Monday, Apr. 03, 1944

Debasing the Kudos?

"Blimey, wotta army!" exclaimed a wizened British corporal, just back from the Middle East, as he looked at bemedaled U.S. soldiers in London's streets, "Every bloomin' one of 'em an 'ero."

Last week Prime Minister Churchill, in parliamentary and much, much more tactful language, made a similar comment. He talked the House of Commons out of extending two overseas decorations to home services, declaring that he declined to "expand, inflate or dilute the currency" of Britain's medals. Leave that to the Germans, he said, who created 80 decorations in the last war and diluted the Iron Cross until it had little value except to "Herr Hitler, who, it is alleged, gave it to himself some time later." Tactfully Mr. Churchill refrained from mentioning the U.S.

In the European Theater of Operations the U.S. Army has bestowed 89,477 medals--82,280 of them in the Eighth Air Force. Altogether, in all theaters, the U.S. Army has passed out approximately 175,000 medals in World War II. The U.S. Navy, more frugal with its awards (and with about one-third the Army's personnel): 8,166.

In contrast to the lavish U.S. handout of tinsel and ribbon, the British Army, which has been more than two years longer in the war, has given only 10,896 medals; the British Navy, 6,570; the R.A.F., 9,685.

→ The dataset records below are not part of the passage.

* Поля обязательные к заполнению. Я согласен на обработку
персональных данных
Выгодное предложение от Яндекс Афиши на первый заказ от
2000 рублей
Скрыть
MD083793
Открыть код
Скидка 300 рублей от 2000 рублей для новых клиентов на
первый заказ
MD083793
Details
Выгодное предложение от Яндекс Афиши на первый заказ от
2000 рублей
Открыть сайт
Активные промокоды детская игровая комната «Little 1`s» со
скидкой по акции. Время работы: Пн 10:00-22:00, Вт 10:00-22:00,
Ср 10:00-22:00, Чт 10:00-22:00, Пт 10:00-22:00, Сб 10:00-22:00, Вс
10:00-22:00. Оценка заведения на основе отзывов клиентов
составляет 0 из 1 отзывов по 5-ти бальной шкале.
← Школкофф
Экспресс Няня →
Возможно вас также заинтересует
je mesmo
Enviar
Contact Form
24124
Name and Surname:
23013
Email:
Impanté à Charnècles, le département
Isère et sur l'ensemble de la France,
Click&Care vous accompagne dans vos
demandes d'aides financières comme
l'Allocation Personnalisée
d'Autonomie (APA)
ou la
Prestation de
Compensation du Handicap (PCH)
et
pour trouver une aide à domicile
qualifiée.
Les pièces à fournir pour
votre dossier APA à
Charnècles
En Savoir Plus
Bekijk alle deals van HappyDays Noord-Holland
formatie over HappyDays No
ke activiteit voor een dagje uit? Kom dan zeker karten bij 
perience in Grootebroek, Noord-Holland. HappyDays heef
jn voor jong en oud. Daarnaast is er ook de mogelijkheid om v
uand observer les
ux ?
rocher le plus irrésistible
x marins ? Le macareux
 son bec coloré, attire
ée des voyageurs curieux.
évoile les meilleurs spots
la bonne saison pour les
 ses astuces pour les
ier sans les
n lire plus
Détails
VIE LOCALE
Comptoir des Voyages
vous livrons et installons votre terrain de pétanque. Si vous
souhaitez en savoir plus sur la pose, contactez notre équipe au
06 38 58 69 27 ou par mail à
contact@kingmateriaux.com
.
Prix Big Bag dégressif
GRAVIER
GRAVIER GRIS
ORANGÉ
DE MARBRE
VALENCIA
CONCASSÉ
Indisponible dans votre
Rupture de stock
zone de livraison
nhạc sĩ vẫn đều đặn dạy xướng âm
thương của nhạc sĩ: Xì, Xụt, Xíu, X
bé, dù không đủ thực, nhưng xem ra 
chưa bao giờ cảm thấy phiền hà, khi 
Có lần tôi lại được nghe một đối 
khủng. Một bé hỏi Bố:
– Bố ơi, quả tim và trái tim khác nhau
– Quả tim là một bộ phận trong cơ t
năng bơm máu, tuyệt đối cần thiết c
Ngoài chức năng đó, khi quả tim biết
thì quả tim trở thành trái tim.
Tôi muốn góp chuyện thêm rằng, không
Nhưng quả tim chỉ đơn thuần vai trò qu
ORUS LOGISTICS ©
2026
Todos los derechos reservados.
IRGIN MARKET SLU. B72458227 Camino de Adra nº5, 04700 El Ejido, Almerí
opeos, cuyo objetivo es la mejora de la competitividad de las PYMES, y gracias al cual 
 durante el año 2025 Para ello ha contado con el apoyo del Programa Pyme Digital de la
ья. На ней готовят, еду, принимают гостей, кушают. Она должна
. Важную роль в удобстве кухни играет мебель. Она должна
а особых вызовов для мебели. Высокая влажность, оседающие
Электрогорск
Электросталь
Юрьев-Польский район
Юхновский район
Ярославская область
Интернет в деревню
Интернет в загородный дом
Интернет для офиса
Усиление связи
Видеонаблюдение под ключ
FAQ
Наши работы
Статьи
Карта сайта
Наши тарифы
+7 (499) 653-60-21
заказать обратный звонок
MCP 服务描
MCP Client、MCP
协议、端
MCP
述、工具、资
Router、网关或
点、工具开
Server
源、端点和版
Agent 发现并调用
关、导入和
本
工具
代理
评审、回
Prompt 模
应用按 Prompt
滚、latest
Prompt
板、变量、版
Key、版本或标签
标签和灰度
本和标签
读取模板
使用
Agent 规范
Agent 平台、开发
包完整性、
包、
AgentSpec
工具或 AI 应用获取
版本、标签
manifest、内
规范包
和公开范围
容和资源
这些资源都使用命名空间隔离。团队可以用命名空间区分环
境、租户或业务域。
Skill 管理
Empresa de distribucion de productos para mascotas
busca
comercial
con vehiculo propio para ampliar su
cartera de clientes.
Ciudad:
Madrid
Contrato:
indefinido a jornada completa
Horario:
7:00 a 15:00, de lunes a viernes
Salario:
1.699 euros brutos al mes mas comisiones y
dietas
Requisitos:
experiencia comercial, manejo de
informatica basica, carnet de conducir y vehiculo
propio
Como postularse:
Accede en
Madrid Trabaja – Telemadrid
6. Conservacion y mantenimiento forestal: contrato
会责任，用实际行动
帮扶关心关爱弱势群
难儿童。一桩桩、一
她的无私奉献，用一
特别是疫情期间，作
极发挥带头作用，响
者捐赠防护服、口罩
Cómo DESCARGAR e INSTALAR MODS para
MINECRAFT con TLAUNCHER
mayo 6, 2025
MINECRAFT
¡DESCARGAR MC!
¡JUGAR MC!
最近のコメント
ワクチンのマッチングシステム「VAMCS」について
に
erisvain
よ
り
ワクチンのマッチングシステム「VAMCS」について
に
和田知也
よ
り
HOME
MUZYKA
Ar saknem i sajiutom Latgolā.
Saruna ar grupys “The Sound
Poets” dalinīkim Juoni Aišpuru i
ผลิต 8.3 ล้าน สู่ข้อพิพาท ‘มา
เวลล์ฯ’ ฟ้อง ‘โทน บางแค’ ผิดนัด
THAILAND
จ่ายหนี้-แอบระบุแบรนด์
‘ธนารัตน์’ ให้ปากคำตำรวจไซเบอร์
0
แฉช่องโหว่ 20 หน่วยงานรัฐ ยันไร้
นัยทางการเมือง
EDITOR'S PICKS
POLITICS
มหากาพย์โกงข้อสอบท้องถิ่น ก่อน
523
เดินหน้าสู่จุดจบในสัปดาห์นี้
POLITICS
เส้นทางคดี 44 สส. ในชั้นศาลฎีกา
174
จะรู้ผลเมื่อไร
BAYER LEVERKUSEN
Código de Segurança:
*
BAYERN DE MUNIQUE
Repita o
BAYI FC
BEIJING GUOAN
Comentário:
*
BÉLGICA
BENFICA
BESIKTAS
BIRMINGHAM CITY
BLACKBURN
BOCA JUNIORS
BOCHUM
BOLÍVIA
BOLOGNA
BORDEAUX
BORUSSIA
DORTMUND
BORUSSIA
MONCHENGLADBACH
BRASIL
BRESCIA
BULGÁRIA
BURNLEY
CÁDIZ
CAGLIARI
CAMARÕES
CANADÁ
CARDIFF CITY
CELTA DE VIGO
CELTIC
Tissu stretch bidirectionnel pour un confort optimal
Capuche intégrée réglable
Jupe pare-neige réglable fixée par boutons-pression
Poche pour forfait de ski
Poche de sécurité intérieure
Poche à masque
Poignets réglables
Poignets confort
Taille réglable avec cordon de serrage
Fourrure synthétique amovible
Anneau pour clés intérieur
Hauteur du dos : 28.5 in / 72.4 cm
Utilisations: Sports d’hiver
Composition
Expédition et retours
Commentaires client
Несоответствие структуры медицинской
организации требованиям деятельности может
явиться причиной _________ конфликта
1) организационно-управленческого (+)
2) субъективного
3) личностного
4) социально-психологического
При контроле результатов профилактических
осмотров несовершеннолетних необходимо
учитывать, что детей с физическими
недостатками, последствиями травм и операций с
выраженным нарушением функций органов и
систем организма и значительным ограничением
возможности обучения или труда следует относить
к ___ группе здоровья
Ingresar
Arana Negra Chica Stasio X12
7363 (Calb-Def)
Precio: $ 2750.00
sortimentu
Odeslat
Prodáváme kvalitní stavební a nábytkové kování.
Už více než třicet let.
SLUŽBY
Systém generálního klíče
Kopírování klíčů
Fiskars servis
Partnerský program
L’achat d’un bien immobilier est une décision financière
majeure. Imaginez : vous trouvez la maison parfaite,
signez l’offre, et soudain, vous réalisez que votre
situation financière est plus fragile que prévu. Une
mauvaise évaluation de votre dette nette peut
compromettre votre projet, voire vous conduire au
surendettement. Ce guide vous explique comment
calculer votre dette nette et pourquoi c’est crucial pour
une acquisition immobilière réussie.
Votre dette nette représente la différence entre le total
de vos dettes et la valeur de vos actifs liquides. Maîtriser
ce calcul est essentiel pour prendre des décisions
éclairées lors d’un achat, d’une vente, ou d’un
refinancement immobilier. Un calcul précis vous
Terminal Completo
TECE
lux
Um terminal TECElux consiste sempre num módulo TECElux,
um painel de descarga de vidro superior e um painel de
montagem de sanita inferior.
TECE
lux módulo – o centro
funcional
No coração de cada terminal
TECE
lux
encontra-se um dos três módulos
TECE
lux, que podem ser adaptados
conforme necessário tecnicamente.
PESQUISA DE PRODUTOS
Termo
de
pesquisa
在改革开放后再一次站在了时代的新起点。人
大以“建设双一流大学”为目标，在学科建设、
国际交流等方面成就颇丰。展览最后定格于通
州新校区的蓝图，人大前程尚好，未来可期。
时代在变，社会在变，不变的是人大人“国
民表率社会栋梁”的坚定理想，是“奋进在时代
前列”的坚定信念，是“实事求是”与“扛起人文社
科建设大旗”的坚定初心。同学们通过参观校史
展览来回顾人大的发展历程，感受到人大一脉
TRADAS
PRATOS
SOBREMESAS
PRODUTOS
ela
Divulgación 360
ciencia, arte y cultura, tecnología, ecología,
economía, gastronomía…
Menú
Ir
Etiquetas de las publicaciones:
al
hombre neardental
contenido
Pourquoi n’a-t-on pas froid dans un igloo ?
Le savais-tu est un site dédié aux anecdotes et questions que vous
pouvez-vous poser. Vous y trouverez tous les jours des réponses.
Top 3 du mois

Nowadays, U.S. troops in England even kid one another about their medals. (A standing wisecrack: "He got that medal for preventing rape; he changed his mind.") But the U.S. is not the only reputable army with a lot on its chest. Russian officials joyfully announced last week that over 2,000,000 decorations had been bestowed on Soviet heroes. The Rus-sian Army has seen a lot more fighting than the U.S. Army, but in proportion to estimated size, this is at least eight times as much kudos as the U.S. Army has distributed.